States are continuing their focus on telemarketing, with updates and new laws in Arizona, Florida, Maryland, Mississippi, Tennessee and Washington, and a bill in Georgia waiting on a gubernatorial signature. Many of these are arguably more expansive than what federal law requires, and some have criminal penalties.

Below are highlights of what the states are up to.

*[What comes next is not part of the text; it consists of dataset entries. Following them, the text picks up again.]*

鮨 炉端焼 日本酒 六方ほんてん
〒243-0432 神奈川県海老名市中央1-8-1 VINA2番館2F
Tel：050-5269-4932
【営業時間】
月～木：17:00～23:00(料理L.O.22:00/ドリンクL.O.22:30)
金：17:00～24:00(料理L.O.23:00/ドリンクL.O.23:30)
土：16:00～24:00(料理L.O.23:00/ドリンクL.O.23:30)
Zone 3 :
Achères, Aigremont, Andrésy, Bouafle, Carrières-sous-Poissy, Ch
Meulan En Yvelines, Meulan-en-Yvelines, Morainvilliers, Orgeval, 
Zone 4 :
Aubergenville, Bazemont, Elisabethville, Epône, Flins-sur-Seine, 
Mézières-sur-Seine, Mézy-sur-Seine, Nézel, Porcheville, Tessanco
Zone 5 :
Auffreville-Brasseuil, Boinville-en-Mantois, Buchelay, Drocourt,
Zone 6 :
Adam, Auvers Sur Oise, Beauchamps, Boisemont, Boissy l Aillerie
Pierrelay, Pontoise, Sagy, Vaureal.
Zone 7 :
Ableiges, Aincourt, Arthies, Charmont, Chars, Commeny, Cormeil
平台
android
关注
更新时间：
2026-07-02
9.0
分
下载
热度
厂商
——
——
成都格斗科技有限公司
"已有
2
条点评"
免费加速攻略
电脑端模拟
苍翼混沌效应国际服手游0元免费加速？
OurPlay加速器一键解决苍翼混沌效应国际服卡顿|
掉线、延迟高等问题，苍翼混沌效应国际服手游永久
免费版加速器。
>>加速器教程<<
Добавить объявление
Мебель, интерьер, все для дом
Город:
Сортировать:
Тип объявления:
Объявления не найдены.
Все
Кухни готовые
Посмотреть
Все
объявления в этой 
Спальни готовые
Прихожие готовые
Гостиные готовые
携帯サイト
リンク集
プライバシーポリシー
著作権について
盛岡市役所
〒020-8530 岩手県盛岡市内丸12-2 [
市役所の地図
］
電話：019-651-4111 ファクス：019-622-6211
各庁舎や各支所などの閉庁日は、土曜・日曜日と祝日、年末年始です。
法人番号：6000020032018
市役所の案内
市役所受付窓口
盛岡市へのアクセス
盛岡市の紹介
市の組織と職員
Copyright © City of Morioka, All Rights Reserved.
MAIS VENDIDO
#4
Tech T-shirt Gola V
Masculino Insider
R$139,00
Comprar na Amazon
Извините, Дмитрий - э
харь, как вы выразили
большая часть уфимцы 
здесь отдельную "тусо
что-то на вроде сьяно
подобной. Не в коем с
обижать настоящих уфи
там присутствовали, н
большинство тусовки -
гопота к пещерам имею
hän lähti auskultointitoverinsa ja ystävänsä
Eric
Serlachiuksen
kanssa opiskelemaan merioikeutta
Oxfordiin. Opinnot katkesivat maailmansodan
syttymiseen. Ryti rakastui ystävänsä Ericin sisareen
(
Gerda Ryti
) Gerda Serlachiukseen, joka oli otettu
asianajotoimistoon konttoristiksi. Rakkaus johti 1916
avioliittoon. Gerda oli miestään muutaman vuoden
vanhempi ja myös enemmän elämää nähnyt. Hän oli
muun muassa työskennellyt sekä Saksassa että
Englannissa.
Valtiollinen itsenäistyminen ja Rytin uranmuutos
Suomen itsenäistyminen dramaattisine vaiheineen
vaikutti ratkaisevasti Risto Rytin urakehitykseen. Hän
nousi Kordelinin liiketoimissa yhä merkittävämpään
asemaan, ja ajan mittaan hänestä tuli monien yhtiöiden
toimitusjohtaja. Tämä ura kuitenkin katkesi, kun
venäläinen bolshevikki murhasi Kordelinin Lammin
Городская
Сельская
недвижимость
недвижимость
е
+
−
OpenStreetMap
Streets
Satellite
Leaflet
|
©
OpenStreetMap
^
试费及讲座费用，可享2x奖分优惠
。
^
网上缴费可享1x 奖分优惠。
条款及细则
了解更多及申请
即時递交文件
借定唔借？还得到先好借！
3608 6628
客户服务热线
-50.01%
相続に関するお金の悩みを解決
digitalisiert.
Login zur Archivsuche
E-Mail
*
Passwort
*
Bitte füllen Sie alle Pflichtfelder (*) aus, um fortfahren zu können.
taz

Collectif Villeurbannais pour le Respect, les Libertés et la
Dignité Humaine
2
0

  • Arizona. Lawmakers enacted a new measure to add text messages to the state’s existing telemarketing law. House Bill 2498 took immediate effect on April 12 with a signature from Governor Katie Hobbs. The state Attorney General is tasked with enforcement, with fines of up to $1,000 per violation.
  • Florida. In 2021, Florida enacted a “mini-TCPA” known as the Florida Telephone Solicitation Act (FTSA). After two years of litigation and copycat laws in Washington and Oklahoma, the Florida state legislature amended the controversial statute. House Bill 761, passed by the Florida Legislature and signed into law by Governor Ron DeSantis on May 25, 2023, makes major changes, including narrowing the categories of equipment that are covered by the statute (while still including the transmission of a prerecorded voicemail), expanding the definition of “signature” to allow acts such as checking a box and creating a 15-day notice and cure period before a plaintiff can file suit in text message cases. Importantly, the amendments apply retroactively to any pending FTSA class action that has not been certified by its effective date, though that aspect may be challenged in the courts. The bill is in immediate effect.
  • Georgia. Passed by both the Senate and the House, Senate Bill 73 amends existing telemarketing law in the state to provide a private right of action for violations, removes the terms “knowing” and “knowingly” from the current law, and reduces the potential fine for each violation from $2,000 to $1,000. In addition, and perhaps most significantly, the bill expressly allows individuals to file suit for violations on behalf of a putative class. It also added a potential defense for calling a number provided in error, but it removes the defense of not knowing a solicitation was made by a third party unless there are “established policies and procedures to effectively prevent telephone solicitations in violation of this Code section and mandated and enforced compliance with such policies and procedures.”
  • Maryland. In the Stop the Spam Calls Act of 2023, state lawmakers passed a law prohibiting telephone solicitations that involve “an automated system for the selection or dialing telephone numbers” or “the playing of a recorded message when connection is completed to the number called” without first obtaining prior express written consent. This definition is a dramatic expansion of what the Supreme Court held to be an autodialer in Facebook, and expressly applies to systems that automatically select numbers to be dialed. The new law—set to take effect on January 1, 2024—also places time and numerical restrictions, banning calls between the hours of 8 p.m. and 8 a.m., and limiting calls to the same number to no more than three times in a 24-hour period. Maryland state officials are authorized to enforce the law, with fines of up to $1,000 or one year’s imprisonment or both; injunctive relief or civil damages may also be awarded.
  • Mississippi. Set to take effect on July 1, House Bill 1225 added new definitions to the Mississippi Telephone Solicitation Act and clarified language regarding the use of the National Do Not Call Registry. It also transferred authority from the Public Service Commission to the state’s Attorney General.
  • Tennessee. Similar to Arizona, the state legislature passed a measure that adds text messages to the existing state law on telemarketing. Senate Bill 868 takes effect on July 1.
  • Washington. The state passed a comprehensive piece of legislation establishing a private right of action for plaintiffs to seek injunctive relief and recover actual damages or $1,000 for violations as of July 4. The Robocall Scam Protection Act prohibits commercial solicitations using an “automatic dialing and announcing device,” which it defines as “a system which automatically dials telephone numbers and transmits a recorded or artificial voice message once a connection is made,” including if the message “goes directly to a recipient’s voicemail.” It also bans “assisting in the transmission” of prohibited solicitations, as well as telephone solicitations to numbers on the National Do Not Call Registry, and knowingly causing any caller ID service to transmit misleading, inaccurate or false caller identification information.

Why it matters: As more and more states enact new laws or amend existing regulations, companies need to be aware of the potential for liability not only on a federal level but also in various jurisdictions across the country. Compliance with the Telephone Consumer Protection Act alone may not be enough.